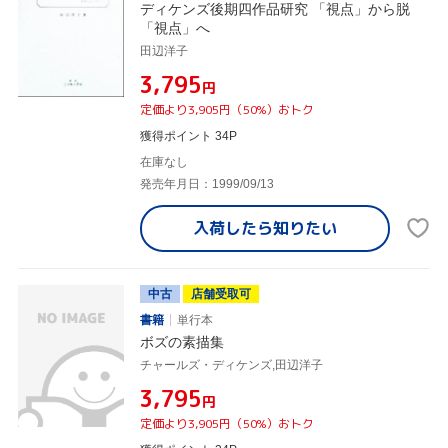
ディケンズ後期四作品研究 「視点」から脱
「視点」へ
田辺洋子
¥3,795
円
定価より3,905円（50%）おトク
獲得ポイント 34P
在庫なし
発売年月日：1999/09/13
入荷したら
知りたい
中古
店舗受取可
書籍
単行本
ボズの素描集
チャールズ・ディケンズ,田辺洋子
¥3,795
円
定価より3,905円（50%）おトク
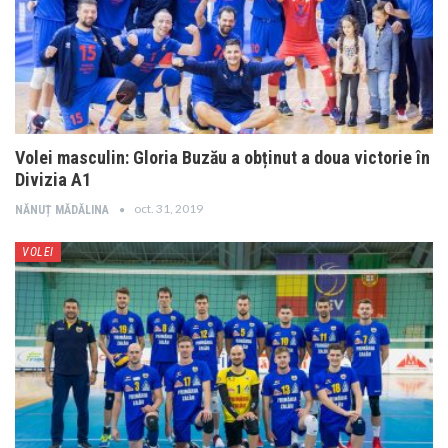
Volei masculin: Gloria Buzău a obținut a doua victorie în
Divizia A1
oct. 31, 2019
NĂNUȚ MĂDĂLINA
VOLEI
==========
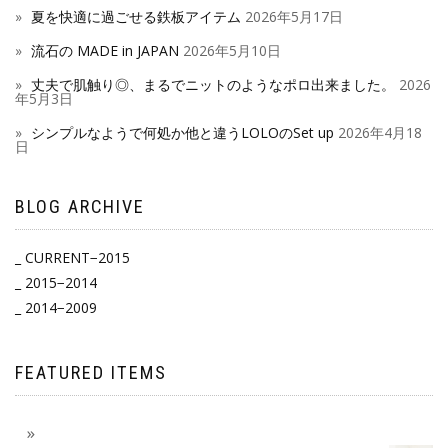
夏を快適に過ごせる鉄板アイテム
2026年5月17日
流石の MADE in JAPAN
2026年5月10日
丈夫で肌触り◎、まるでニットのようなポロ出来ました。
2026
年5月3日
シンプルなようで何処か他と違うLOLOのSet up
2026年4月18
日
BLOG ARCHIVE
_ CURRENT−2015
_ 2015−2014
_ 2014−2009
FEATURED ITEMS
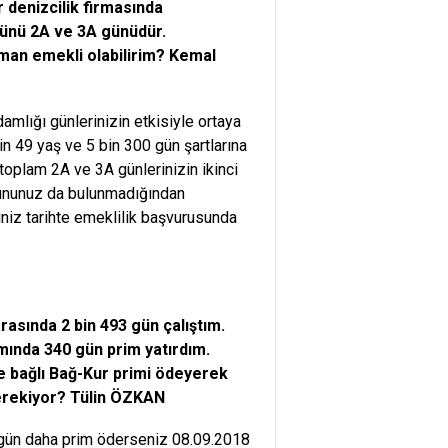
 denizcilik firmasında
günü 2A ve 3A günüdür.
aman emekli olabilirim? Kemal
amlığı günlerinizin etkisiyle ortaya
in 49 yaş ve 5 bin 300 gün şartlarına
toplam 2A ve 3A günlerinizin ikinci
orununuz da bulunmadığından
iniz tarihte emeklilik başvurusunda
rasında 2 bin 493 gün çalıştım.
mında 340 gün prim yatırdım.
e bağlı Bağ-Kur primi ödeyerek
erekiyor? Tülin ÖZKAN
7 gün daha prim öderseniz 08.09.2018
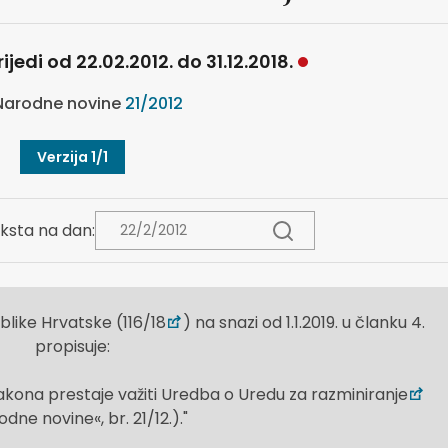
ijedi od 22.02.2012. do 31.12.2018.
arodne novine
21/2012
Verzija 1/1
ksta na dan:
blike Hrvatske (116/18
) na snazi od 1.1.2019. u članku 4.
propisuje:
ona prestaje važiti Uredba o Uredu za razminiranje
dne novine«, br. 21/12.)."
==========
**Work instruction:**
Only the lines holding the word "günlerinizin" belong in the answer; copy them from the listing above.

**Result for this exercise:**
amlığı günlerinizin etkisiyle ortaya
toplam 2A ve 3A günlerinizin ikinci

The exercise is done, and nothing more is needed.